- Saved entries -
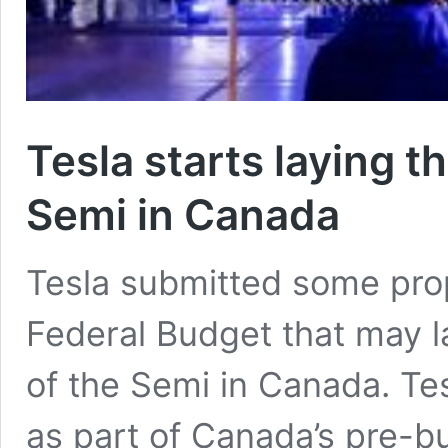
Tesla starts laying t
Semi in Canada
Tesla submitted some pro
Federal Budget that may la
of the Semi in Canada. Te
as part of Canada’s pre-b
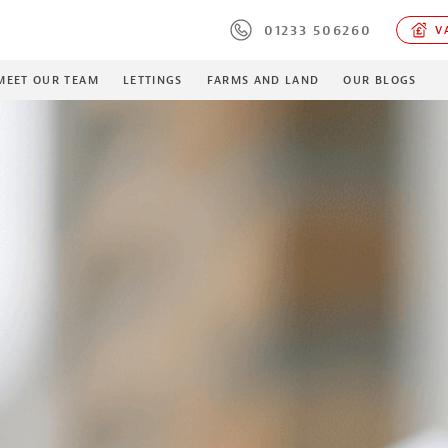
01233 506260
VA
MEET OUR TEAM
LETTINGS
FARMS AND LAND
OUR BLOGS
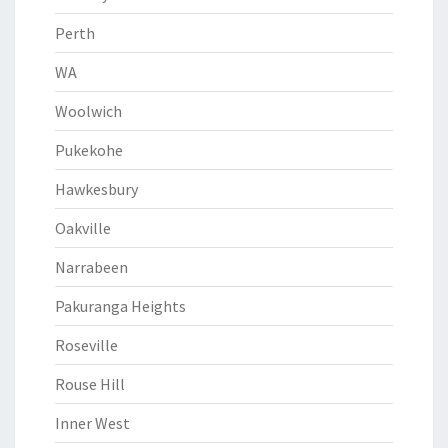
Perth
WA
Woolwich
Pukekohe
Hawkesbury
Oakville
Narrabeen
Pakuranga Heights
Roseville
Rouse Hill
Inner West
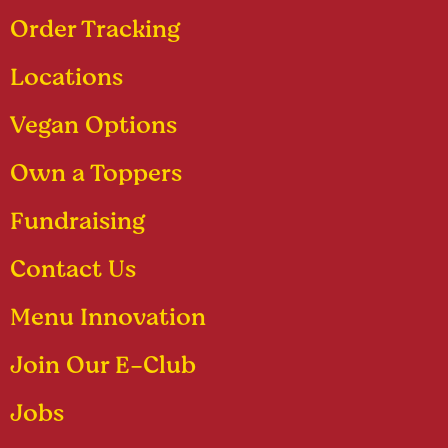
Order Tracking
Locations
Vegan Options
Own a Toppers
Fundraising
Contact Us
Menu Innovation
Join Our E-Club
Jobs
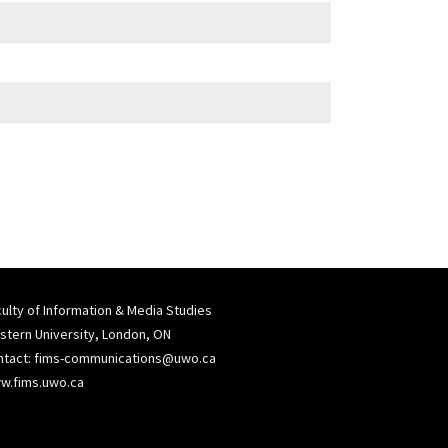
ulty of Information & Media Studies
tern University, London, ON
ntact:
fims-communications@uwo.ca
w.fims.uwo.ca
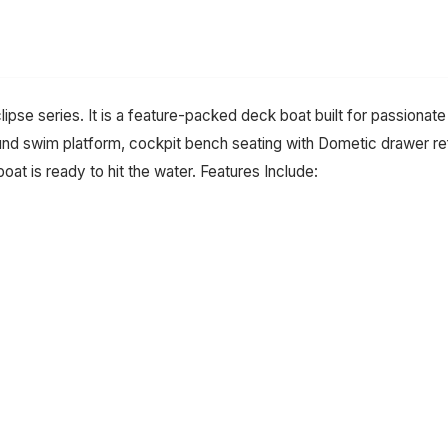
lipse series. It is a feature-packed deck boat built for passiona
ound swim platform, cockpit bench seating with Dometic drawer ref
oat is ready to hit the water. Features Include:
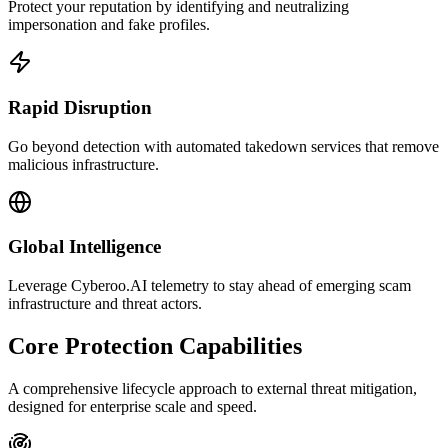
Protect your reputation by identifying and neutralizing
impersonation and fake profiles.
Rapid Disruption
Go beyond detection with automated takedown services that remove
malicious infrastructure.
Global Intelligence
Leverage Cyberoo.AI telemetry to stay ahead of emerging scam
infrastructure and threat actors.
Core Protection Capabilities
A comprehensive lifecycle approach to external threat mitigation,
designed for enterprise scale and speed.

- What you will do -
Each line above that contains the string "with" counts once; give the number of such lines and nothing more.

- Response to this task -
2